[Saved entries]
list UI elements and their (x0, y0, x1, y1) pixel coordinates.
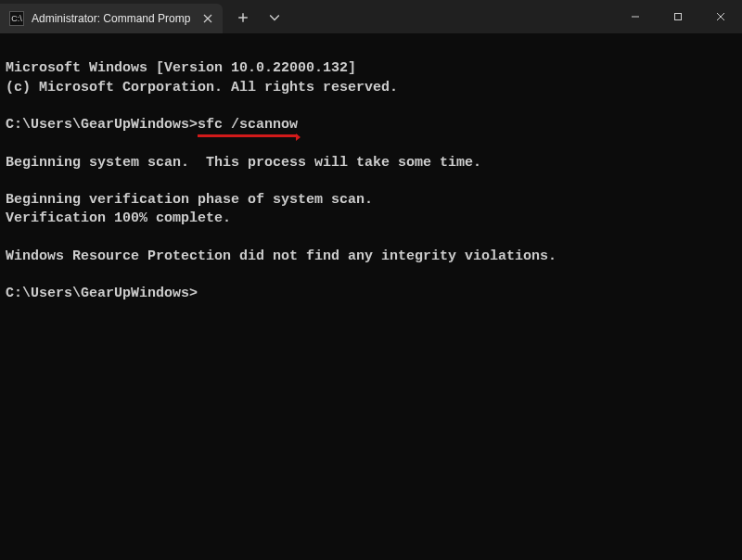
titlebar: C:\ Administrator: Command Promp (0, 0, 742, 33)
annotation-underline (198, 134, 298, 137)
output-line: Microsoft Windows [Version 10.0.22000.13… (6, 60, 356, 76)
output-line (6, 98, 14, 114)
close-icon (203, 14, 212, 23)
tab-close-button[interactable] (200, 11, 215, 26)
tab-cmd[interactable]: C:\ Administrator: Command Promp (0, 4, 223, 33)
entered-command: sfc /scannow (198, 116, 298, 134)
output-line (6, 173, 14, 189)
minimize-icon (631, 12, 640, 21)
chevron-down-icon (269, 12, 280, 23)
text-cursor (198, 286, 205, 301)
svg-rect-0 (675, 14, 682, 20)
minimize-button[interactable] (614, 0, 657, 33)
window-controls (614, 0, 742, 33)
window-close-button[interactable] (699, 0, 742, 33)
output-line: Beginning verification phase of system s… (6, 192, 373, 208)
terminal-output[interactable]: Microsoft Windows [Version 10.0.22000.13… (0, 33, 742, 560)
new-tab-button[interactable] (228, 3, 258, 32)
prompt-line: C:\Users\GearUpWindows> (6, 286, 205, 301)
cmd-icon: C:\ (9, 11, 24, 26)
tab-actions (223, 0, 289, 33)
close-icon (716, 12, 725, 21)
prompt-line: C:\Users\GearUpWindows>sfc /scannow (6, 117, 298, 133)
output-line: Windows Resource Protection did not find… (6, 248, 556, 264)
output-line: Beginning system scan. This process will… (6, 155, 481, 171)
tab-dropdown-button[interactable] (260, 3, 289, 32)
output-line (6, 135, 14, 151)
maximize-icon (673, 12, 683, 21)
prompt-prefix: C:\Users\GearUpWindows> (6, 117, 198, 133)
output-line: Verification 100% complete. (6, 210, 231, 226)
plus-icon (237, 12, 249, 23)
maximize-button[interactable] (657, 0, 699, 33)
output-line (6, 230, 14, 246)
prompt-prefix: C:\Users\GearUpWindows> (6, 286, 198, 301)
titlebar-drag-area[interactable] (289, 0, 614, 33)
output-line: (c) Microsoft Corporation. All rights re… (6, 80, 398, 95)
tab-label: Administrator: Command Promp (32, 12, 200, 25)
output-line (6, 267, 14, 283)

* Your assignment *
Above are the entries; copy every line among them that contains the word "interactable".

* Response *
tab-close-button[interactable] (200, 11, 215, 26)
tab-cmd[interactable]: C:\ Administrator: Command Promp (0, 4, 223, 33)
minimize-button[interactable] (614, 0, 657, 33)
window-close-button[interactable] (699, 0, 742, 33)
terminal-output[interactable]: Microsoft Windows [Version 10.0.22000.13… (0, 33, 742, 560)
new-tab-button[interactable] (228, 3, 258, 32)
tab-dropdown-button[interactable] (260, 3, 289, 32)
maximize-button[interactable] (657, 0, 699, 33)
titlebar-drag-area[interactable] (289, 0, 614, 33)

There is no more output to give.